After an exhaustive discussion, Windeyer, J., with whom Fullagar, J., also agreed, concluded, at pp.599-600, that,
"So far as any rules can be extracted, I think they may be stated, generally speaking, as follows: In assessing damages for personal injuries, benefits that a plaintiff has received or is to receive from any source other than the defendant are not to be regarded as mitigating his loss, if: (a) they were received or are to be received by him as a result of a contract he had made before the loss occurred and by the express or implied terms of that contract they were to be provided notwithstanding any rights of action he might have; or (b) they were given or promised to him by way of bounty, to the intent that he should enjoy them in addition to and not in diminution of any claim for damages. The first description covers accident insurances and also many forms of pensions and similar benefits provided by employers: in those cases it is immaterial that, by subrogation or otherwise, the contract may require a refund of moneys paid, or an adjustment of future benefits, to be made after the recovery of damages. The second description covers a variety of public charitable aid and some forms of relief given by the State as well as the produce of private benevolence. In both cases the decisive consideration is, not whether the benefit was received in consequence of, or as a result of the injury, but what was its character: and that is determined, in the one case by what under his contract the plaintiff had paid for, and in the other by the intent of the person conferring the benefit. The test is by purpose rather than by cause."

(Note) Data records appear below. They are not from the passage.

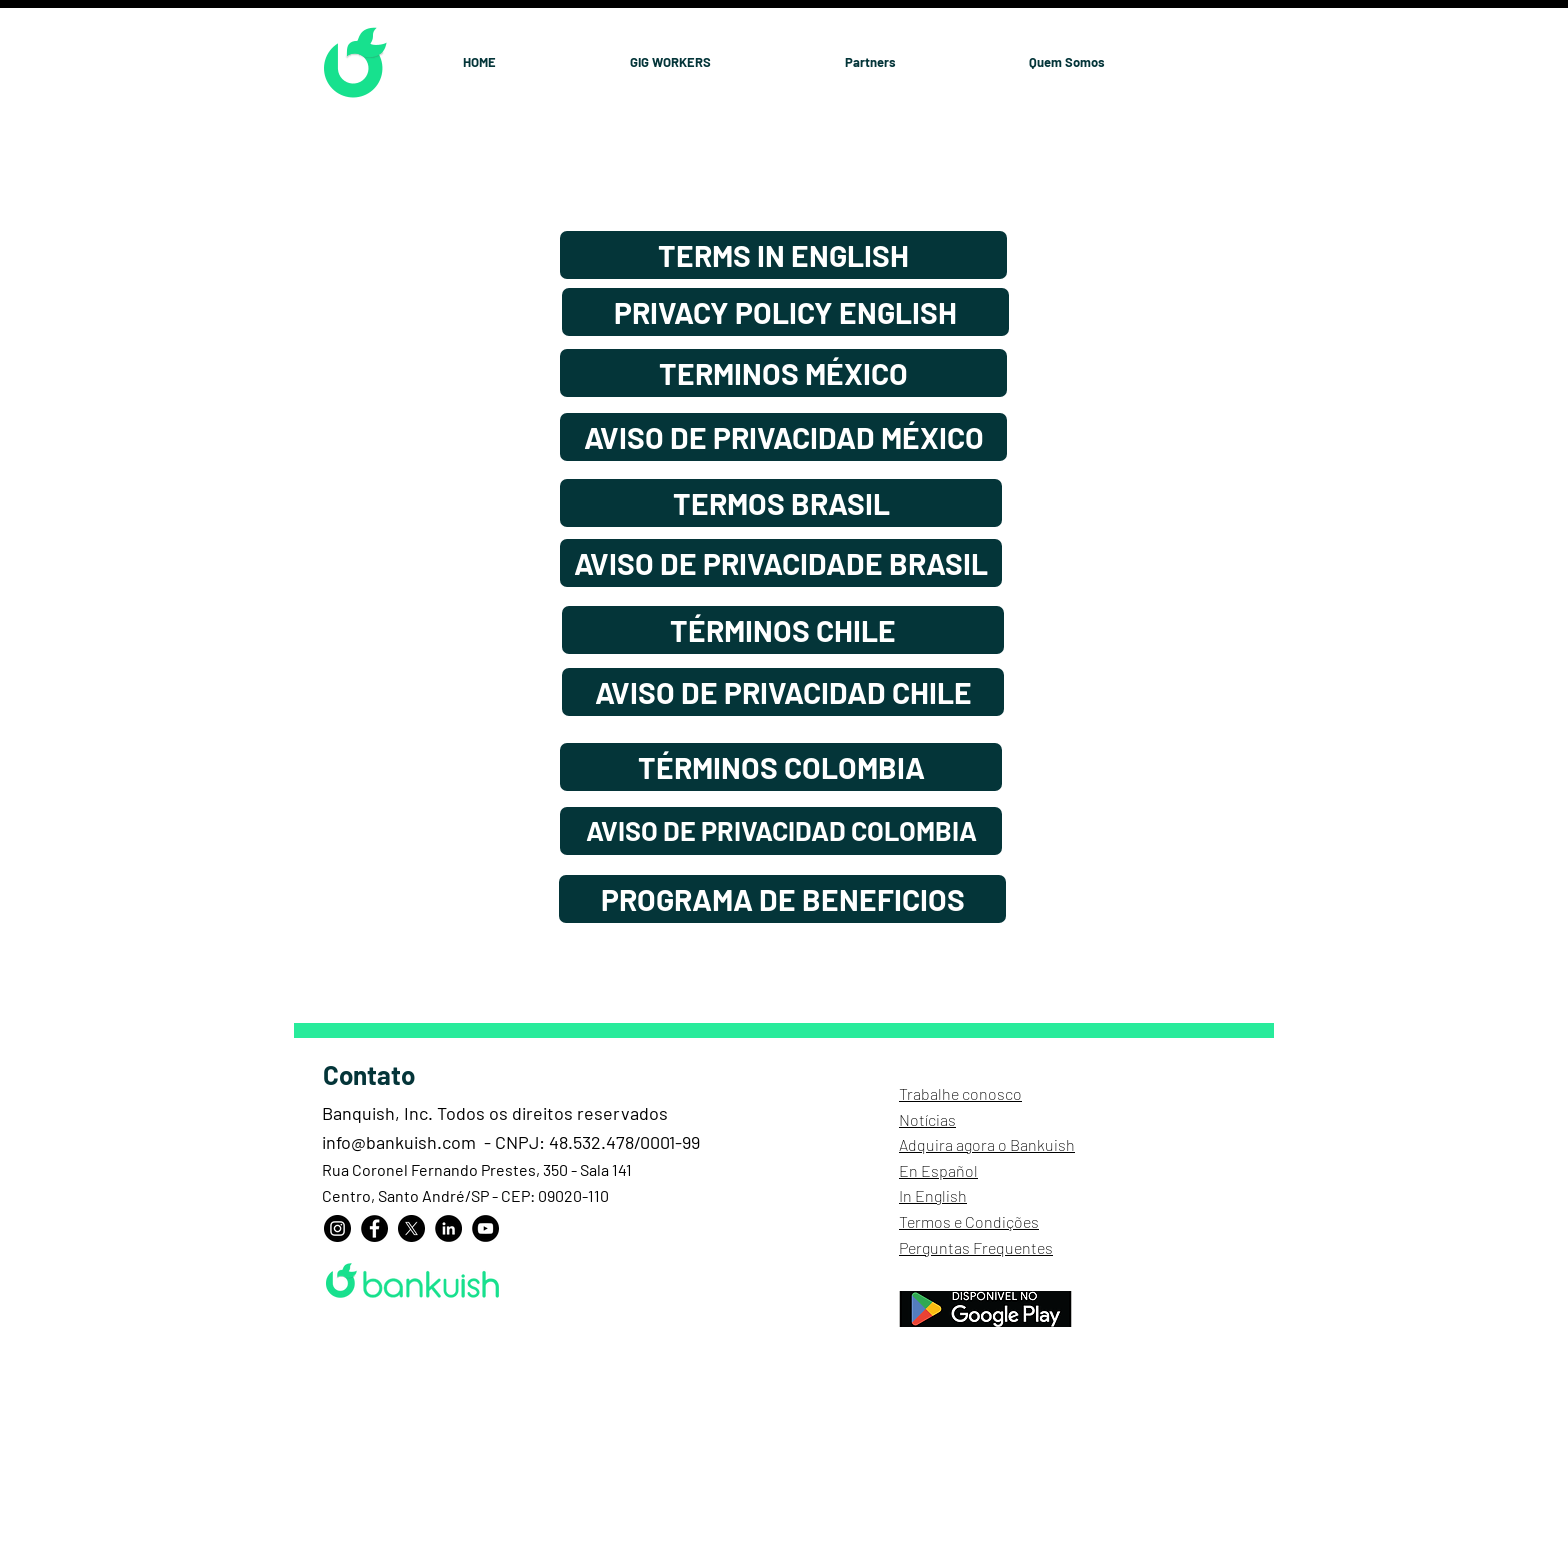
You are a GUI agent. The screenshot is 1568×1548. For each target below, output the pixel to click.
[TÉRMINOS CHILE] (783, 630)
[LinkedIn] (448, 1228)
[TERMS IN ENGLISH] (783, 255)
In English (933, 1195)
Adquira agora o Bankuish (987, 1144)
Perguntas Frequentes (976, 1247)
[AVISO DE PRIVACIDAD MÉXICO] (783, 437)
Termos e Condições (969, 1221)
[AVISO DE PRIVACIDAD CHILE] (783, 692)
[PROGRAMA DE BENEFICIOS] (782, 899)
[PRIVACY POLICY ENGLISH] (785, 312)
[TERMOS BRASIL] (781, 503)
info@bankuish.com (399, 1142)
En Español (938, 1170)
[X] (411, 1228)
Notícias (927, 1119)
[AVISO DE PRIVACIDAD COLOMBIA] (781, 831)
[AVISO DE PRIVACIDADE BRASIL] (781, 563)
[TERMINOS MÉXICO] (783, 373)
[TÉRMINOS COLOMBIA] (781, 767)
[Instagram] (337, 1228)
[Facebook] (374, 1228)
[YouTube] (485, 1228)
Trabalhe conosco (960, 1093)
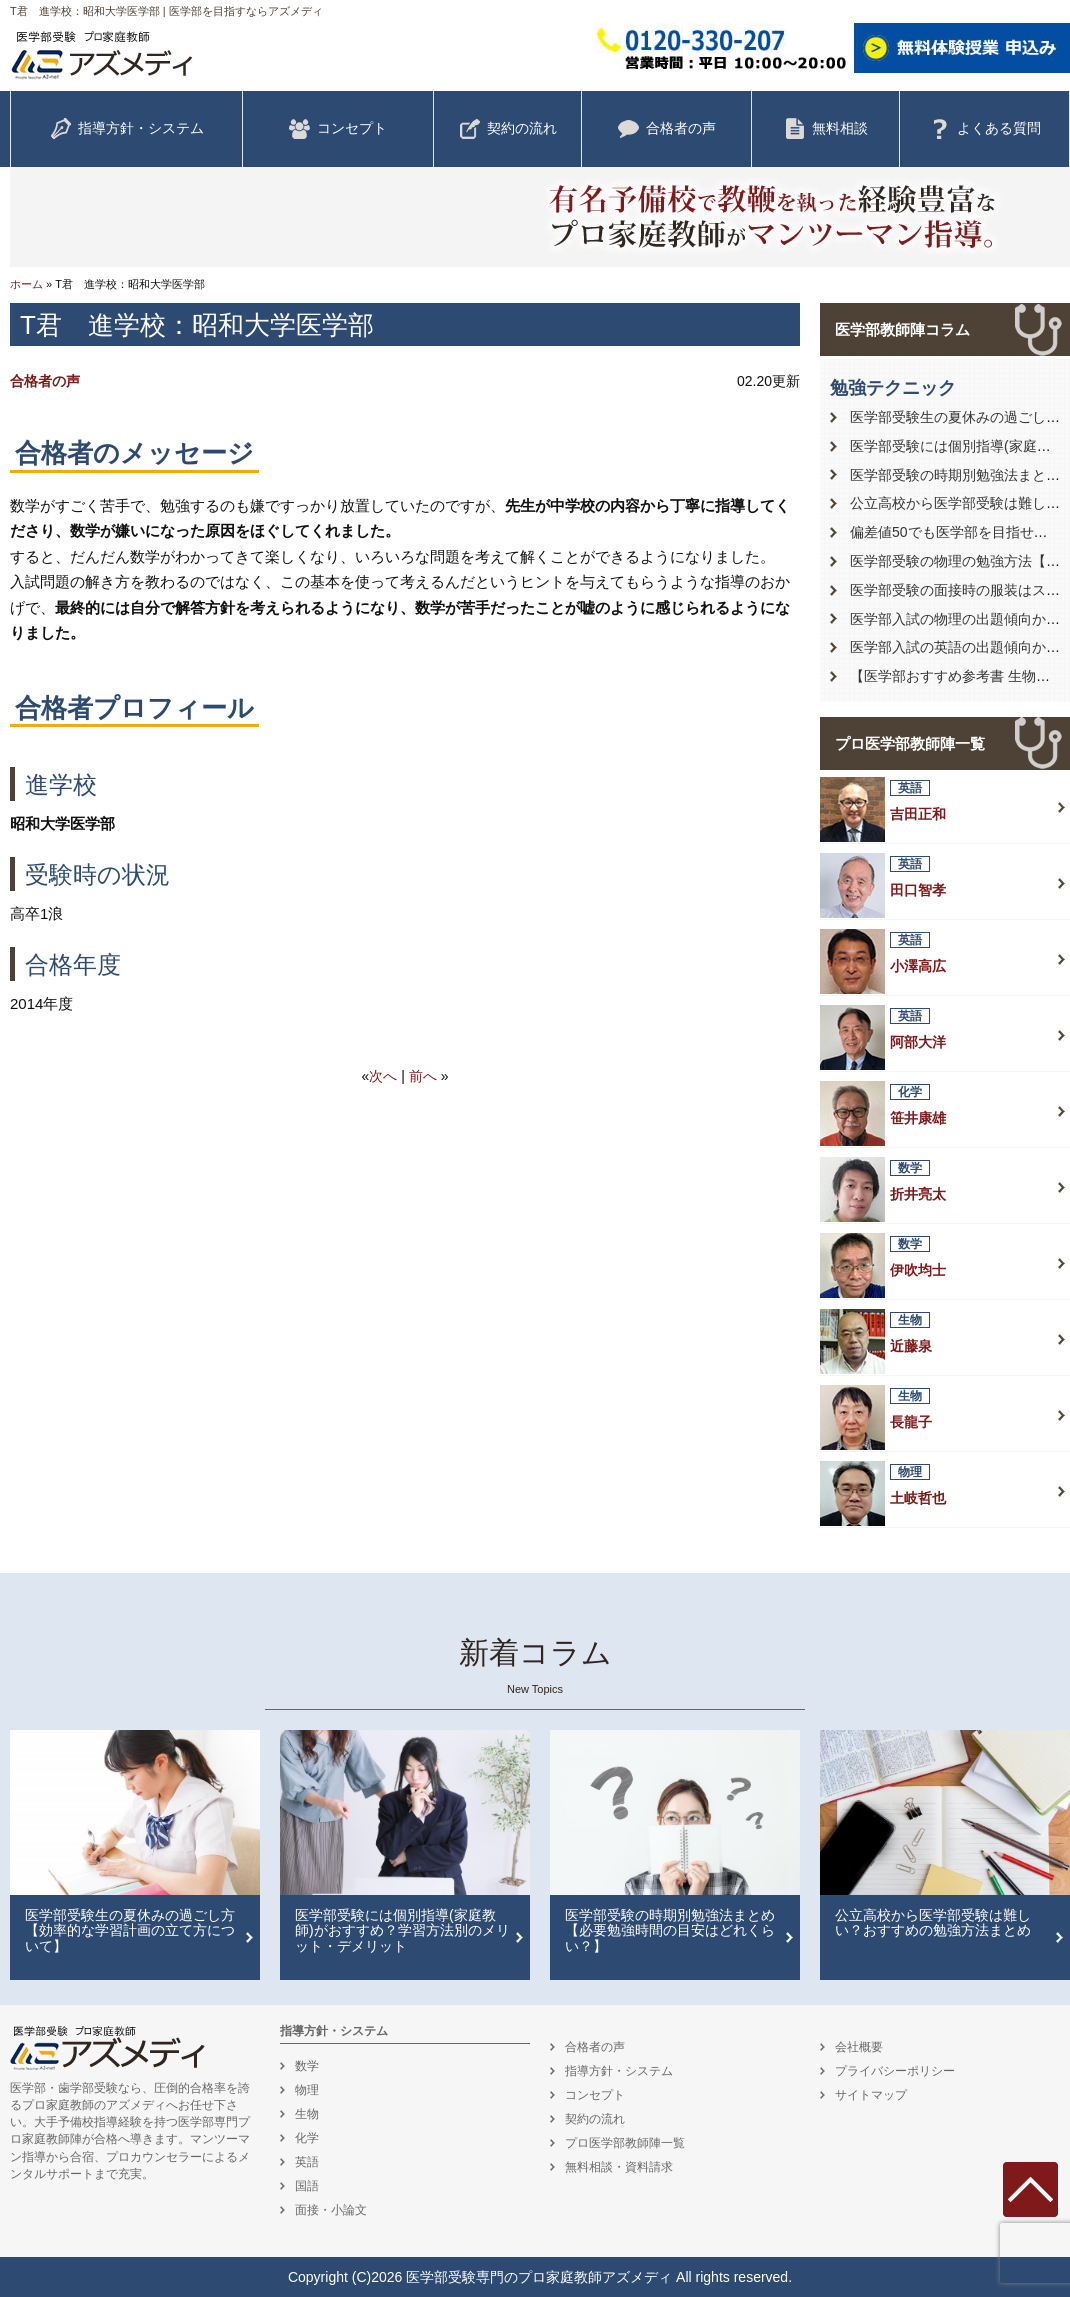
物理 (307, 2090)
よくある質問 (985, 129)
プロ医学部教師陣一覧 (910, 743)
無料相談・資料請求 (619, 2167)
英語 (307, 2162)
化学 (307, 2138)
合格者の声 (667, 129)
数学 (307, 2066)
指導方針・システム (127, 129)
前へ (423, 1076)
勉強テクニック (893, 388)
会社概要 (859, 2047)
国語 (307, 2186)
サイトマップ (871, 2095)
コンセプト (338, 129)
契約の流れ (508, 129)
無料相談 (826, 129)
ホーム (26, 284)
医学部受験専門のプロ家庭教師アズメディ (539, 2277)
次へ (383, 1076)
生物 (307, 2114)
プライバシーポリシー (895, 2071)
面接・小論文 (331, 2210)
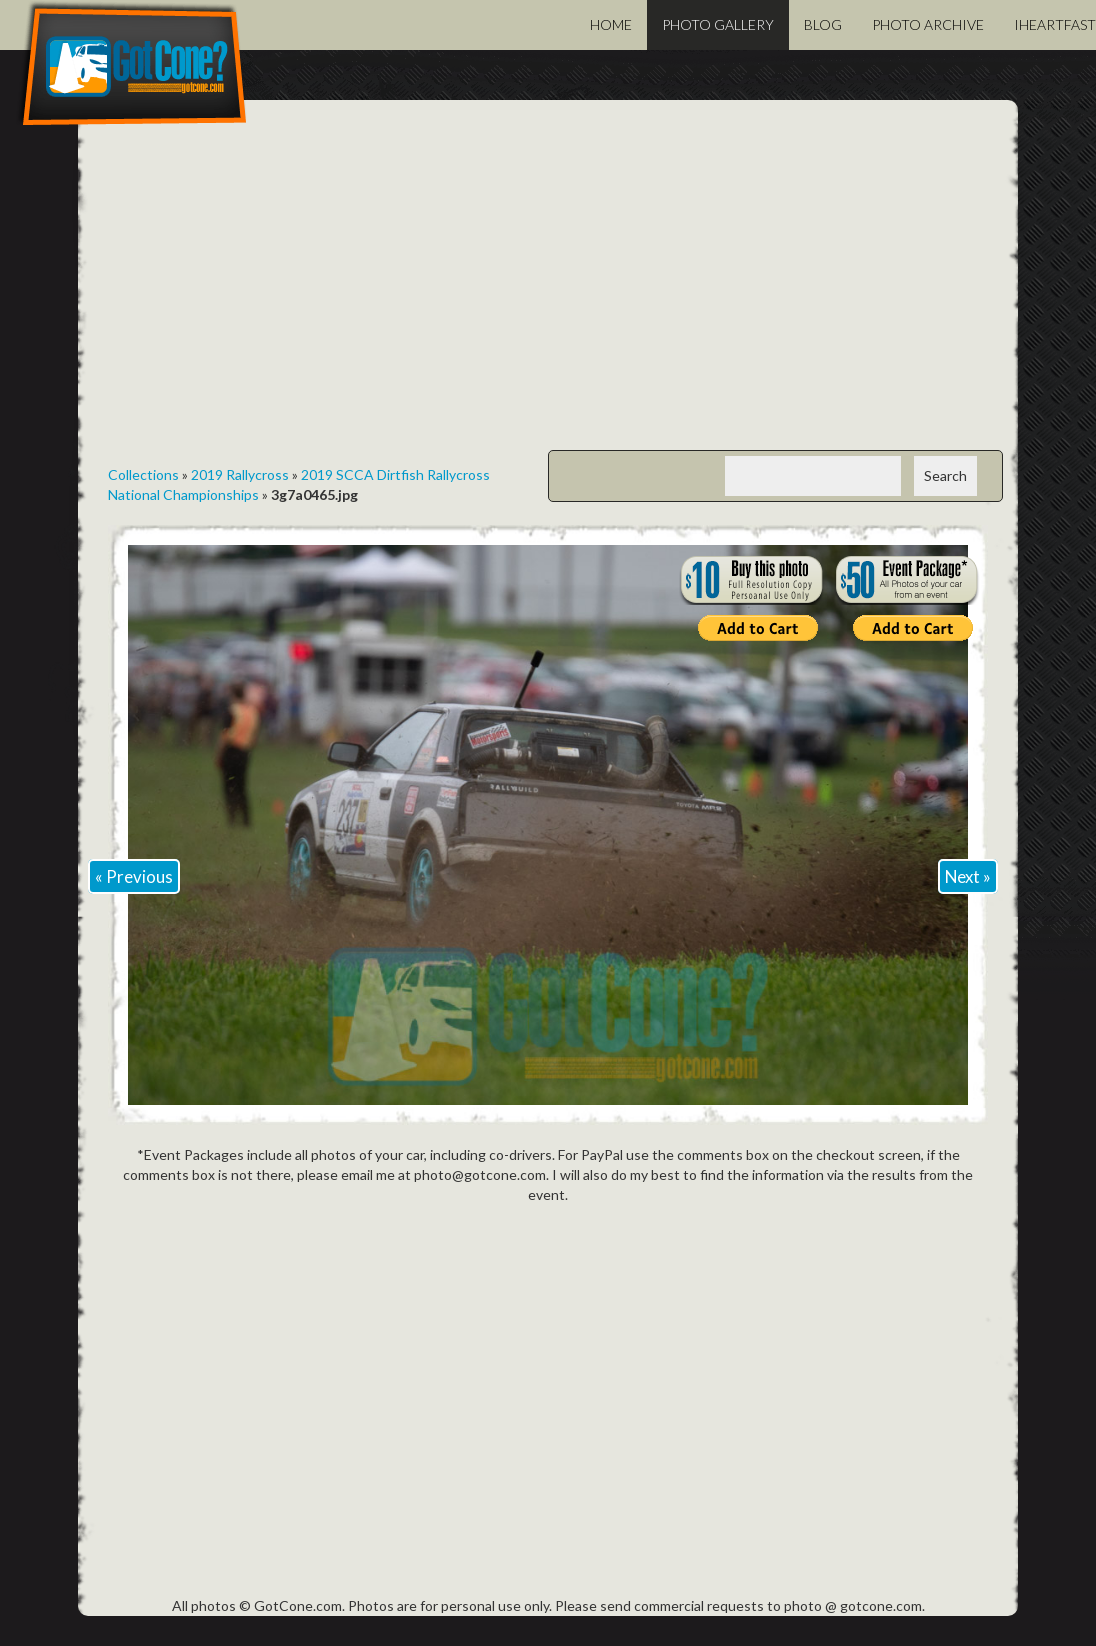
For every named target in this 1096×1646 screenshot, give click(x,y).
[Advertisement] (548, 290)
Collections (143, 474)
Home (611, 24)
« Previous (134, 876)
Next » (968, 876)
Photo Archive (928, 24)
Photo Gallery (718, 24)
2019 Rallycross (240, 474)
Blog (823, 24)
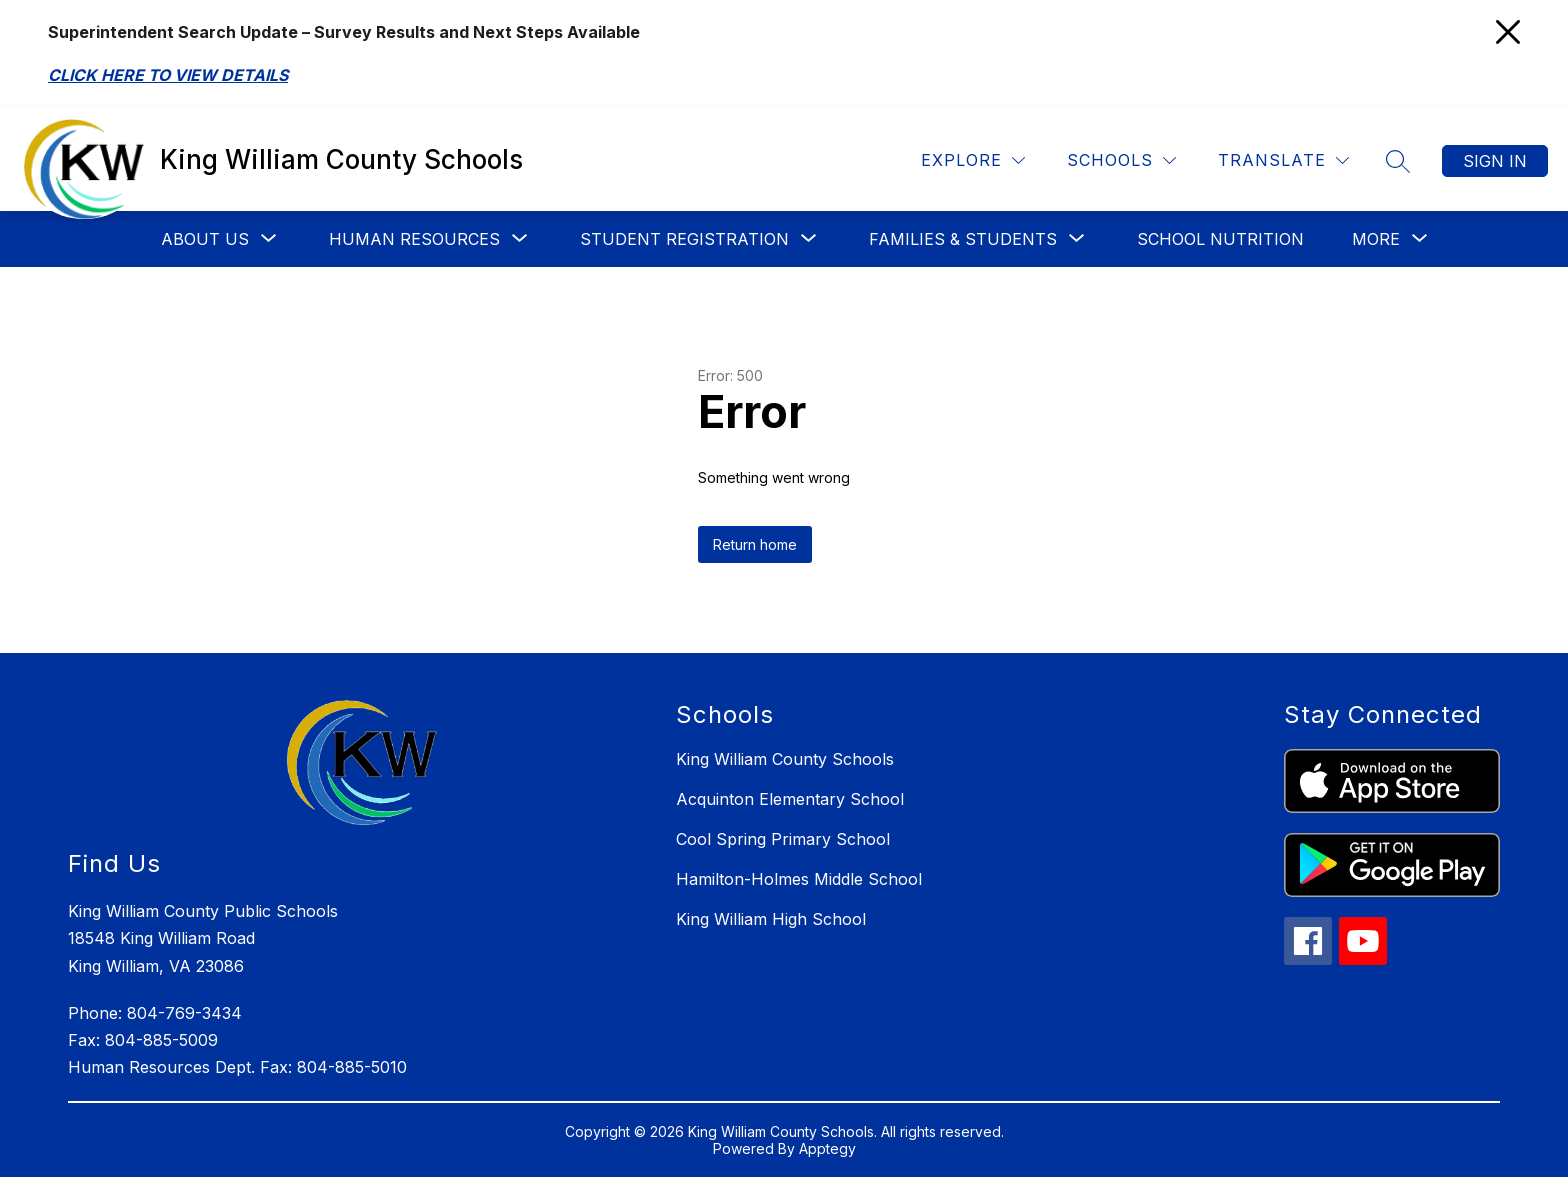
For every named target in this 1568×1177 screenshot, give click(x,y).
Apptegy (827, 1148)
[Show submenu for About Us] (205, 239)
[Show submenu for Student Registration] (684, 239)
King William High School (771, 919)
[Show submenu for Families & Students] (963, 239)
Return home (755, 544)
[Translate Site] (1283, 160)
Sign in (1495, 161)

We think that the principle referred to in the headnote to the report of Jones v. Gleeson may have been too widely stated and that the correct principle appears from the several statements cited from Espagne's Case. But that there is such a principle we have no doubt and in this we follow, with respect, the words of the High Court in Jones v. Gleeson at p.259 where the Court said,
"In recent years, however, the relevance or otherwise to the issue of damages of the fact that an injured person is entitled to a pension has been considered by this Court on several occasions (see Paff v. Speed (1961) 105 C.L.R. 549; National Insurance Co. of New Zealand Ltd. v. Espagne (1961) 105 C.L.R. 569, and Graham v. Baker (1961) 106 C.L.R. 340) and a very different view has been taken from that which is expressed in the majority judgments in Browning's Case (Browning v. War Office, (1963) 1 Q.B. 750). It is unnecessary to restate the principle formulated in those decisions. We have no doubt that we should apply it and none the less so because, with respect, we entirely agree with it. Accordingly we treat as irrelevant the fact that the appellant in the present case will, on his retirement from the police force, receive a pension."


We are unable, despite the submissions made, to see any grounds upon which we might relevantly distinguish the present case from those just discussed. In particular, we are satisfied that the facts of Graham v. Baker and Jones v. Gleeson correspond so nearly to those of the respondent's case as to make those cases entirely indistinguishable from the present. We consider ourselves bound to follow the decisions of the High Court, that the learned trial judge approached the question of pension payments correctly and that his decision on that question ought to be affirmed.

Since the hearing of the appeal, the parties have agreed that the cross-appeal should be allowed so that the amount of $47,500.00 allowed by the learned trial judge for future economic loss is to be increased by $2,500.00 and the appellant is to pay the respondent's costs of and incident to the cross-appeal.

In the result, therefore, the appeal is dismissed, the cross-appeal allowed and there will be judgment for the respondent in the sum of $109,500.00 and costs of the action, the appellant to pay the respondent's costs of and incident to the appeal and the cross-appeal, those costs to be taxed.